Being in the closet is hard, especially so when you’re ready for a relationship. Outside circumstances and an unsupportive family or nerves can understandably make you not want to come out.
Becoming open with your sexuality is a process. Everyone needs to do at their own pace. However, that shouldn’t stop you from being in a happy and well structured Sugar relationship. My first two relationships were both before I was out. At times this was like trying to dodge lasers, Mission Impossible style.
I quickly learned dating someone who is out can bring sympathy and compassion from them, since they used to be in the same predicament. Below are some tips on how to handle dating while in the closet.
State Your Comfort Level
Perhaps he’s the first guy you’ve ever gone on a date with, or perhaps he is the hundredth. Either way, he needs to be aware of your boundaries. Receiving texts with ‘X’s or ‘O’s in them or even simply holding hands in public may be something that takes time. If he doesn’t have the patience, it isn’t worth the stress of rushing into something you’re not ready for.
I remember one date, a first date no less, the POT sat next to me and played with my hand while ordering food. Though the waitress didn’t bat an eye, it felt a bit uncomfortable for me. I spent much of the date with my eyes darting around the room.
I’m sure if I’d I told him, he wouldn’t have continued the touching. No relationship works without a great bond of communication, so communicate how you feel early on.
Be Similarly Open
As societal beliefs and in some case laws shift to favor LGBT, many older men are only coming out now. It’s very possible you could end up with a Sugar Daddy who is at the same stage of coming out as you. Perhaps he has told a friend, perhaps he has told no one. Either way you could take this big step together.
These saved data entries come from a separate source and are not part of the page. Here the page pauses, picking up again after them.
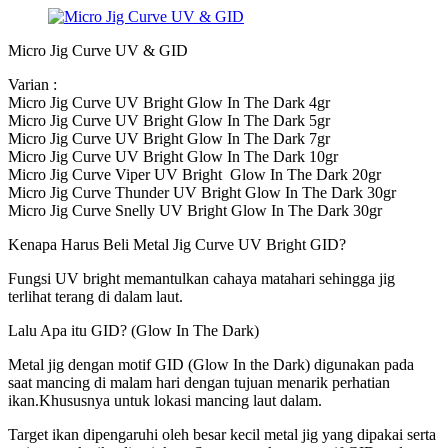
Micro Jig Curve UV & GID
Varian :
Micro Jig Curve UV Bright Glow In The Dark 4gr
Micro Jig Curve UV Bright Glow In The Dark 5gr
Micro Jig Curve UV Bright Glow In The Dark 7gr
Micro Jig Curve UV Bright Glow In The Dark 10gr
Micro Jig Curve Viper UV Bright Glow In The Dark 20gr
Micro Jig Curve Thunder UV Bright Glow In The Dark 30gr
Micro Jig Curve Snelly UV Bright Glow In The Dark 30gr
Kenapa Harus Beli Metal Jig Curve UV Bright GID?
Fungsi UV bright memantulkan cahaya matahari sehingga jig
terlihat terang di dalam laut.
Lalu Apa itu GID? (Glow In The Dark)
Metal jig dengan motif GID (Glow In the Dark) digunakan pada
saat mancing di malam hari dengan tujuan menarik perhatian
ikan.Khususnya untuk lokasi mancing laut dalam.
Target ikan dipengaruhi oleh besar kecil metal jig yang dipakai serta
I once prepared what I want to say to my friends when I come out, as I am not all the way there yet. Looking for advice, I texted my (then) Sugar Daddy. We went out for a great meal and worked on my script together. He helped prepare me for all variables and reactions that may occur when I come out. Coming out isn’t a process you should have to do alone, and this could be a bonding and venting opportunity for you.
Don’t Force Him Back in the Closet
When dating someone who’s not 100 percent out, many men complain that they are being forced back into the closet. Don’t allow your anxieties to rub off on him. He shouldn’t feel like an embarrassment for being out, since he’s already open about his decision.
You should be comfortable with his level of affection, and not attempt to dodge his hugs or small advances. A dramatic reaction could be very off putting for him and may cause a drastic break up. This is where being upfront about what you are comfortable with becomes key.
On one occasion I ditched a goodbye kiss, and didn’t get another date. He wasn’t comfortable with me being uncomfortable, and it hurt me. Sometimes you have to understand that people want to date someone who is entirely available. Remember that concealing your sexuality might mean you are not that person.
Do you have any tips for Sugaring while in the closet?